6. Limitations, Open Challenges, and Future Directions
Several open challenges persist in query recommendation for video-related search:
- Balancing multiple objectives: Simultaneously optimizing for literal quality, semantic effectiveness, and exposure remains non-trivial. Multi-objective optimization strategies are suggested as future work (Shao et al., 21 Jul 2025).
- Dynamic adaptation: The query-based trie must be updated frequently to reflect shifts in query popularity and trends in user interests.
- Modal expansion: While GREAT primarily focuses on text, future frameworks may benefit from incorporating additional video/modal information (visual concept extraction, cross-modal embeddings) to further enhance query relevance.

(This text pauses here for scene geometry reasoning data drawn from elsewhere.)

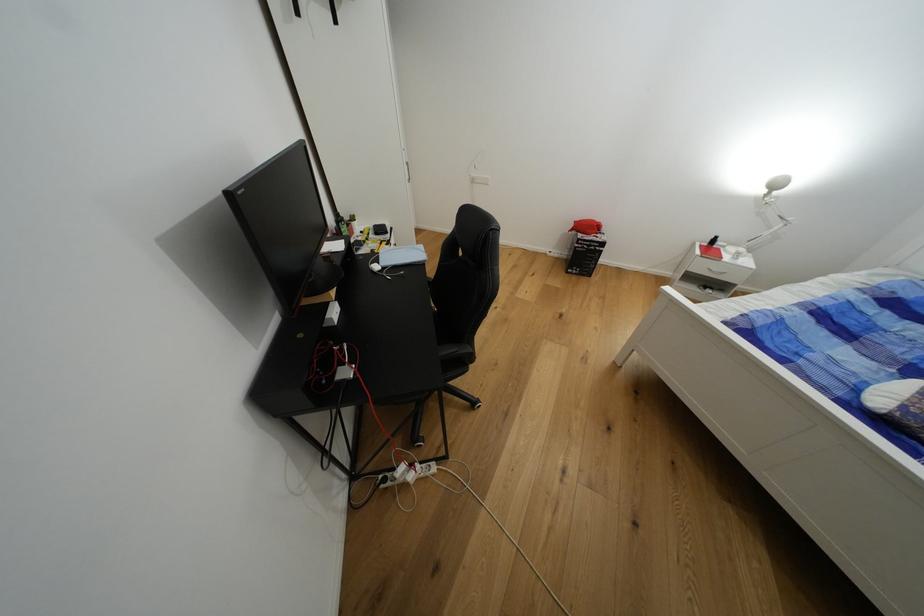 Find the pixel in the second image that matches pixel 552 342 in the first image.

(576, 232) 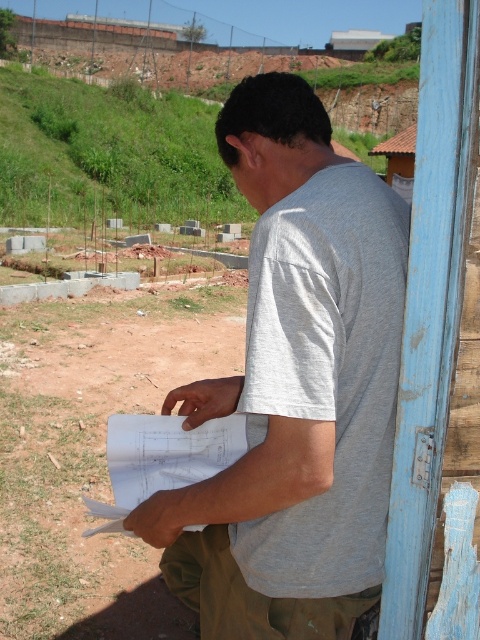 You are a drone operator tasked with capturing aerial footage of the construction site. You need to ensure that the man in the gray matte shirt at center is centered in the frame. Given his exact coordinates at point 0.606, 0.617, what adjustment should you make to the drone camera to center him?

To center the gray matte shirt at center at coordinates (296, 387), adjust the drone camera so that the crosshairs align precisely with those coordinates, ensuring the man is centered in the frame.

You are a construction worker who needs to place a 2 meter tall safety sign. You see the gray matte shirt at center and the brown dirt field at lower left. Which object is tall enough to attach the sign to?

The gray matte shirt at center is much taller than the brown dirt field at lower left, so the safety sign can be attached to the gray matte shirt at center. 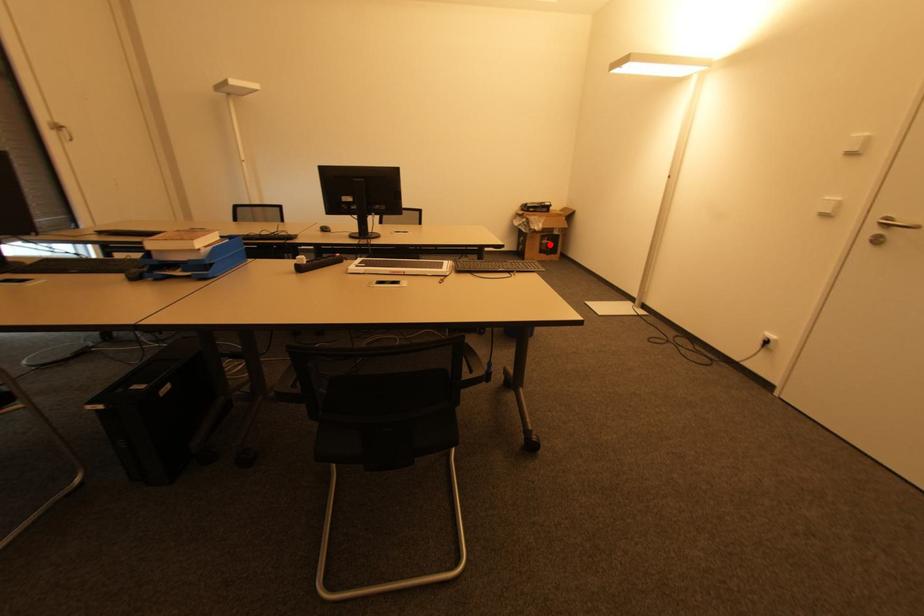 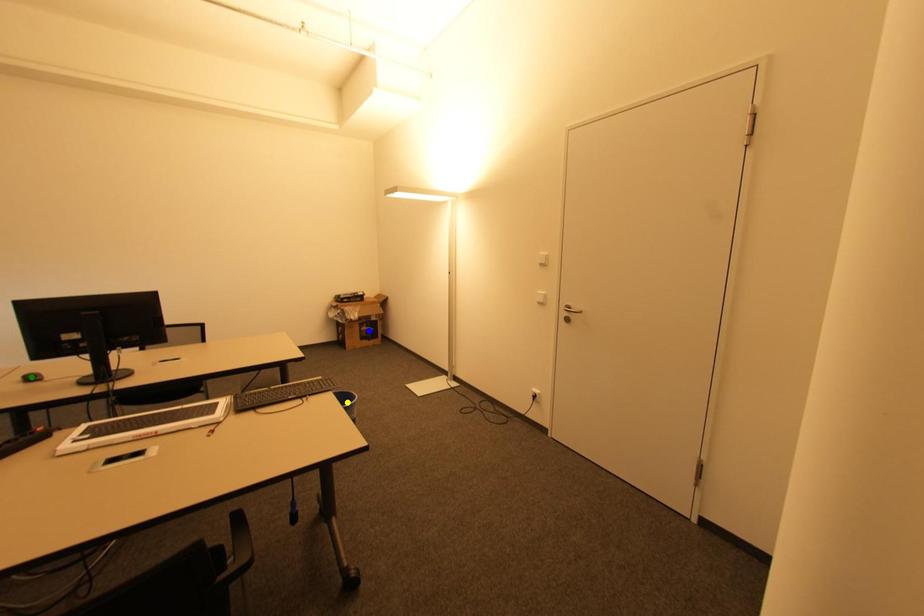 Question: I am providing you with two images of the same scene from different viewpoints. A red point is marked on the first image. You are given multiple points on the second image. Which point in image 2 represents the same 3d spot as the red point in image 1?

Choices:
 (A) yellow point
 (B) blue point
 (C) green point

Answer: (B) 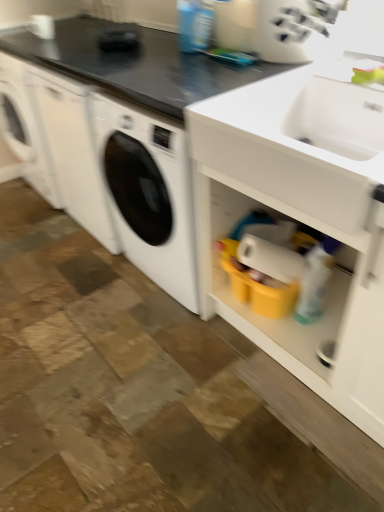 Question: Does black matte countertop at upper center have a greater width compared to white matte cabinet at lower right?

Choices:
 (A) yes
 (B) no

Answer: (B)

Question: Is black matte countertop at upper center turned away from white matte cabinet at lower right?

Choices:
 (A) no
 (B) yes

Answer: (A)

Question: Does black matte countertop at upper center appear on the left side of white matte cabinet at lower right?

Choices:
 (A) no
 (B) yes

Answer: (B)

Question: Can you confirm if black matte countertop at upper center is shorter than white matte cabinet at lower right?

Choices:
 (A) no
 (B) yes

Answer: (B)

Question: From a real-world perspective, is black matte countertop at upper center over white matte cabinet at lower right?

Choices:
 (A) no
 (B) yes

Answer: (B)

Question: Is black matte countertop at upper center oriented towards white matte cabinet at lower right?

Choices:
 (A) no
 (B) yes

Answer: (A)

Question: Is white plastic knife block at upper center surrounded by white matte cabinet at lower right?

Choices:
 (A) yes
 (B) no

Answer: (B)

Question: Considering the relative sizes of white matte cabinet at lower right and white plastic knife block at upper center in the image provided, is white matte cabinet at lower right smaller than white plastic knife block at upper center?

Choices:
 (A) yes
 (B) no

Answer: (B)

Question: From a real-world perspective, does white matte cabinet at lower right stand above white plastic knife block at upper center?

Choices:
 (A) no
 (B) yes

Answer: (A)

Question: Does white matte cabinet at lower right appear on the right side of white plastic knife block at upper center?

Choices:
 (A) no
 (B) yes

Answer: (B)

Question: Is white matte cabinet at lower right turned away from white plastic knife block at upper center?

Choices:
 (A) no
 (B) yes

Answer: (A)

Question: Is white matte cabinet at lower right not near white plastic knife block at upper center?

Choices:
 (A) yes
 (B) no

Answer: (B)

Question: Is white matte cabinet at lower right wider than black matte countertop at upper center?

Choices:
 (A) no
 (B) yes

Answer: (B) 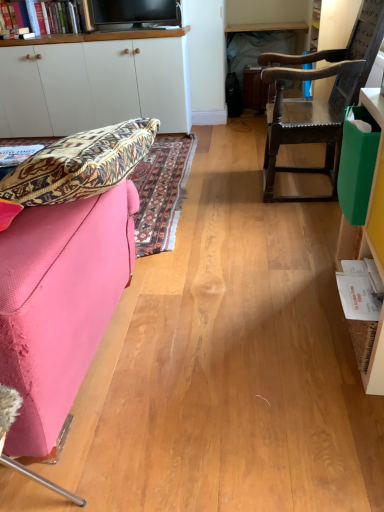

- More sophisticated reinforcement learning or other adaptive strategies may be investigated to directly optimize business metrics or user satisfaction.
Key Advances
GREAT represents a significant methodological advance by (1) leveraging behaviorally anchored trie-guided LLM generation, (2) introducing dedicated training and inference constraints that enforce both naturalness and quality, and (3) demonstrating effectiveness through both large-scale, real-world datasets and online production experiments (Shao et al., 21 Jul 2025).
7. Summary Table: GREAT System Components and Functions
Component | Description | Role in Recommendation |
---|---|---|
Query-based Trie | Tree of high-quality queries (tokens as nodes) | Guides candidate tokens during generation |
NTTP Loss | Penalizes deviation from trie-approved tokens in training | Aligns model with curated user queries |
Trie-based Decoding | At inference, restricts tokens to trie children | Prevents hallucinations, preserves quality |
Logits Filter | Post-process based on token/global query probabilities | Removes low-confidence/poor-quality queries |
Prompt Construction | Formats video context into a dialogue-style input to the LLM | Improves model alignment with video content |
Daily Trie Update | Maintains trie freshness over a time window | Adapts recommendations to current trends |
8. Conclusion
Query recommendation in video-related search has evolved into a sophisticated, multi-stage process combining LLMs, strong behavioral signals from usage logs, and formally constrained decoding strategies. The GREAT framework, as instantiated and validated on real-world industrial data, provides robust evidence that integrating trie-anchored query pools and LLM generation, supported by targeted training/inference constraints and post-generation filtering, can significantly enhance the relevance, quality, and effectiveness of query suggestions. This approach addresses chronic limitations of prior embedding-only or unconstrained generation approaches and opens pathways for further research into multi-objective and dynamic query recommendation systems tailored to the needs of massive, rapidly evolving video search platforms (Shao et al., 21 Jul 2025).